Am Vierten Adventsonntag, den 23. Dezember verzaubert der Kammerchor Perg mit Interpretationen der weihnachtlichen Friedensbotschaft von Korea bis Großbritannien. Das textlich und musikalisch schlichte, zweistimmige Lied mit Gitarrenbegleitung hat immer wieder zur Bearbeitung herausgefordert, klassische Komponisten, Popmusiker und Jazzer. Einen kleinen Querschnitt bringen die lautmaler zu Gehör.
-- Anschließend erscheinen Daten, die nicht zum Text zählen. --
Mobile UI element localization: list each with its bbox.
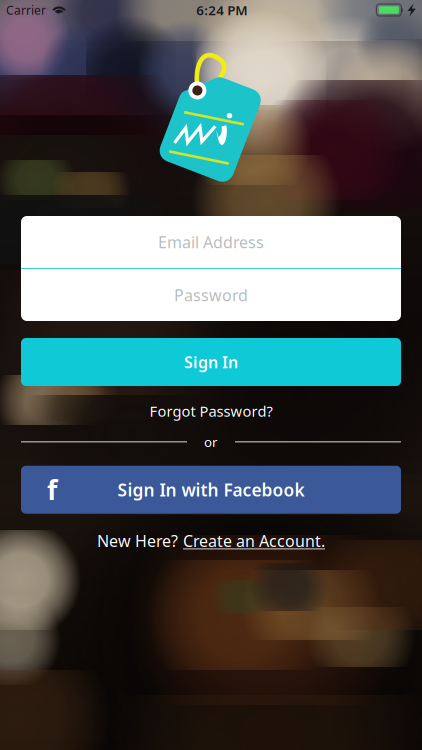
staticText: f bbox=[47, 472, 57, 507]
staticText: Password bbox=[174, 284, 248, 306]
staticText: 6:24 PM bbox=[196, 1, 247, 19]
staticText: Create an Account. bbox=[183, 530, 325, 551]
staticText: Carrier bbox=[6, 2, 46, 18]
button[interactable]: Sign In with Facebook bbox=[21, 466, 401, 514]
button[interactable]: Forgot Password? bbox=[21, 400, 401, 422]
staticText: Sign In with Facebook bbox=[118, 478, 304, 501]
staticText: New Here? bbox=[97, 530, 178, 551]
staticText: Forgot Password? bbox=[150, 401, 272, 421]
button[interactable]: New Here? bbox=[21, 530, 401, 552]
staticText: Sign In bbox=[184, 351, 238, 373]
staticText: Email Address bbox=[158, 231, 264, 253]
button[interactable]: Sign In bbox=[21, 338, 401, 386]
staticText: or bbox=[204, 433, 218, 451]
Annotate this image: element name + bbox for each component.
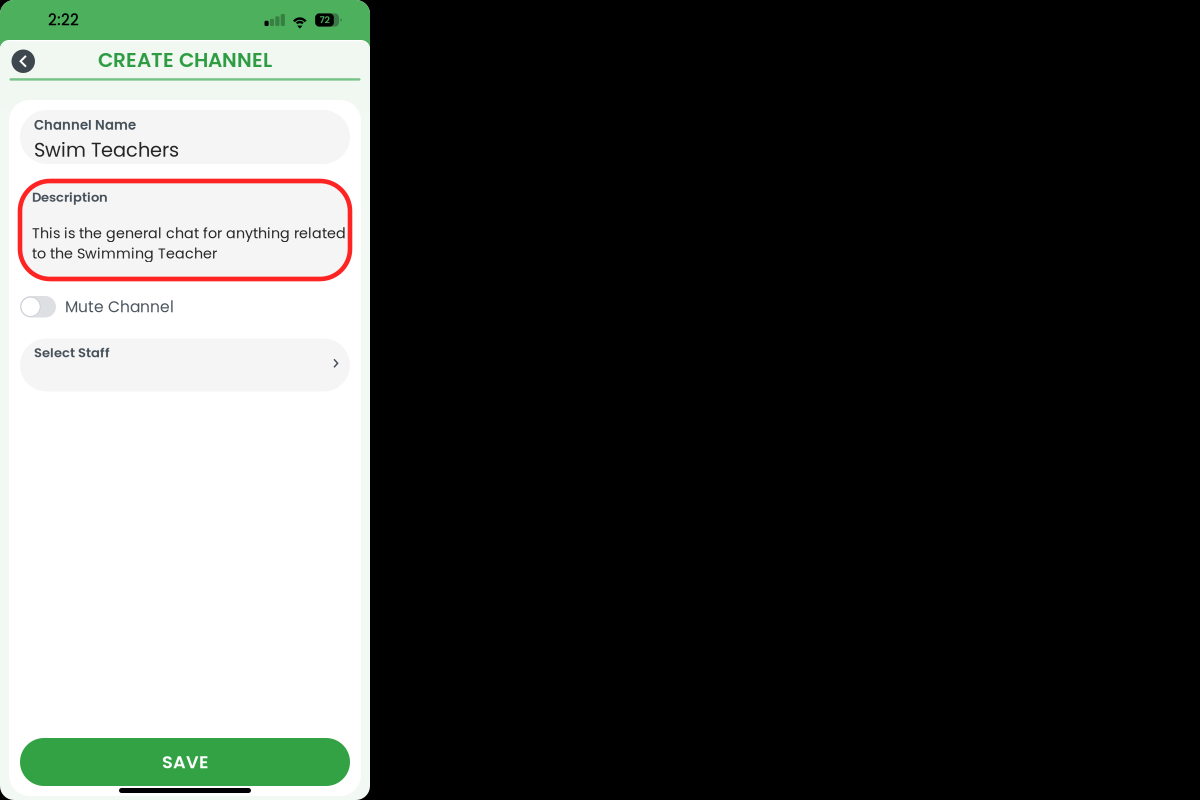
staticText: SAVE xyxy=(162,750,208,774)
button[interactable]: Back xyxy=(12,50,35,73)
staticText: Select Staff xyxy=(34,344,110,362)
button[interactable]: Select Staff xyxy=(20,338,350,392)
staticText: 2:22 xyxy=(48,9,79,31)
button[interactable]: Mute Channel xyxy=(20,296,56,318)
staticText: Swim Teachers xyxy=(34,136,179,164)
staticText: This is the general chat for anything re… xyxy=(32,223,346,263)
button[interactable]: SAVE xyxy=(20,738,350,786)
staticText: CREATE CHANNEL xyxy=(98,46,272,74)
staticText: 72 xyxy=(320,13,330,27)
staticText: Description xyxy=(32,188,108,206)
staticText: Mute Channel xyxy=(65,296,174,318)
staticText: Channel Name xyxy=(34,116,136,134)
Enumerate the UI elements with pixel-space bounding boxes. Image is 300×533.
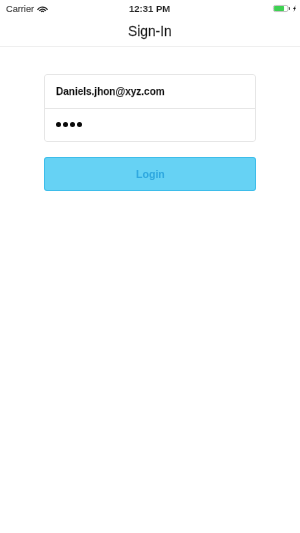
button[interactable] — [44, 109, 256, 142]
staticText: Carrier — [6, 4, 35, 14]
staticText: Sign-In — [128, 24, 172, 39]
button[interactable]: Login — [44, 157, 256, 191]
button[interactable]: Daniels.jhon@xyz.com — [44, 74, 256, 108]
staticText: Carrier — [6, 4, 35, 14]
staticText: Login — [136, 168, 165, 180]
staticText: Daniels.jhon@xyz.com — [56, 86, 165, 97]
staticText: 12:31 PM — [129, 3, 171, 14]
staticText: Daniels.jhon@xyz.com — [56, 86, 165, 97]
staticText: Sign-In — [128, 24, 172, 39]
staticText: 12:31 PM — [129, 3, 171, 14]
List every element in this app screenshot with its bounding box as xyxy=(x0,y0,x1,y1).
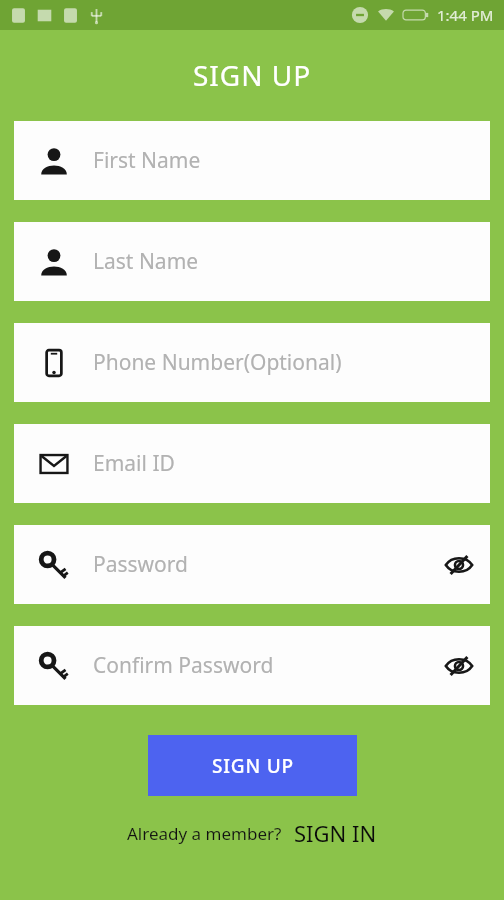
button[interactable]: Already a member? xyxy=(127,822,282,845)
staticText: Phone Number(Optional) xyxy=(93,348,342,377)
button[interactable]: Toggle password visibility xyxy=(428,626,490,705)
button[interactable]: Email ID xyxy=(14,424,490,503)
button[interactable]: SIGN IN xyxy=(294,818,377,848)
button[interactable]: Toggle password visibility xyxy=(428,525,490,604)
button[interactable]: SIGN UP xyxy=(148,735,357,796)
button[interactable]: Phone Number(Optional) xyxy=(14,323,490,402)
staticText: Email ID xyxy=(93,449,175,478)
button[interactable]: Confirm Password xyxy=(14,626,490,705)
staticText: SIGN UP xyxy=(0,56,504,94)
staticText: First Name xyxy=(93,146,201,175)
staticText: 1:44 PM xyxy=(437,5,494,25)
staticText: SIGN UP xyxy=(212,753,294,779)
staticText: Last Name xyxy=(93,247,199,276)
button[interactable]: Password xyxy=(14,525,490,604)
button[interactable]: First Name xyxy=(14,121,490,200)
staticText: Password xyxy=(93,550,188,579)
staticText: Confirm Password xyxy=(93,651,274,680)
button[interactable]: Last Name xyxy=(14,222,490,301)
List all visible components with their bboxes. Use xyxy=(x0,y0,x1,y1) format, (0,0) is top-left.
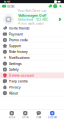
button[interactable]: Ride xyxy=(5,110,18,120)
button[interactable]: Invite friends xyxy=(0,25,64,31)
staticText: Settings xyxy=(9,61,22,66)
staticText: Safety xyxy=(9,67,19,72)
staticText: Account xyxy=(48,116,57,119)
staticText: Ride xyxy=(9,116,15,119)
button[interactable]: Notifications xyxy=(57,5,62,8)
button[interactable]: Delete account xyxy=(0,73,64,78)
staticText: Chat xyxy=(36,116,41,119)
staticText: Delete account xyxy=(9,73,34,78)
staticText: Unlocked · 123 ABC xyxy=(18,18,48,21)
staticText: Bolt xyxy=(7,4,14,9)
staticText: Ride history xyxy=(9,50,28,54)
button[interactable]: Payment xyxy=(0,31,64,37)
staticText: Support xyxy=(9,44,21,48)
staticText: Volkswagen Golf xyxy=(18,13,46,18)
staticText: Help centre xyxy=(9,79,28,84)
button[interactable]: Privacy xyxy=(0,84,64,90)
staticText: Invite friends xyxy=(9,26,30,30)
button[interactable]: Ride history xyxy=(0,49,64,55)
staticText: About xyxy=(9,91,18,95)
staticText: 4 min walk away xyxy=(18,22,44,25)
staticText: Privacy xyxy=(9,85,21,89)
staticText: Drive xyxy=(22,116,28,119)
staticText: 9:41 xyxy=(4,0,10,3)
button[interactable]: Open car details xyxy=(58,18,64,21)
button[interactable]: About xyxy=(0,90,64,96)
staticText: Your Bolt Drive car xyxy=(18,9,46,13)
staticText: Promo code xyxy=(9,38,28,42)
button[interactable]: Help centre xyxy=(0,78,64,84)
staticText: Notifications xyxy=(9,56,30,60)
button[interactable]: Notifications xyxy=(0,55,64,61)
button[interactable]: Settings xyxy=(0,61,64,67)
button[interactable]: Bolt home xyxy=(2,4,14,9)
button[interactable]: Support xyxy=(0,43,64,49)
button[interactable]: Safety xyxy=(0,67,64,73)
button[interactable]: Drive xyxy=(18,110,32,120)
button[interactable]: Promo code xyxy=(0,37,64,43)
button[interactable]: Invite friends xyxy=(48,5,52,8)
button[interactable]: Settings xyxy=(52,5,57,8)
staticText: Payment xyxy=(9,32,23,36)
button[interactable]: Account xyxy=(46,110,59,120)
button[interactable]: Chat xyxy=(32,110,46,120)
Im Mittelteil des Konzerts wird die Oberndorfer Stille-Nacht-Messe von Hans Klier dargeboten. 1950 hatte er diese Pastoralmesse, in der Motive alter Weihnachts- und Krippenlieder anklingen, darunter eben auch „Stille Nacht“, komponiert. Die Soli übernehmen vier der sechs neu ausgewählten Mitglieder des OÖ. Opernstudios.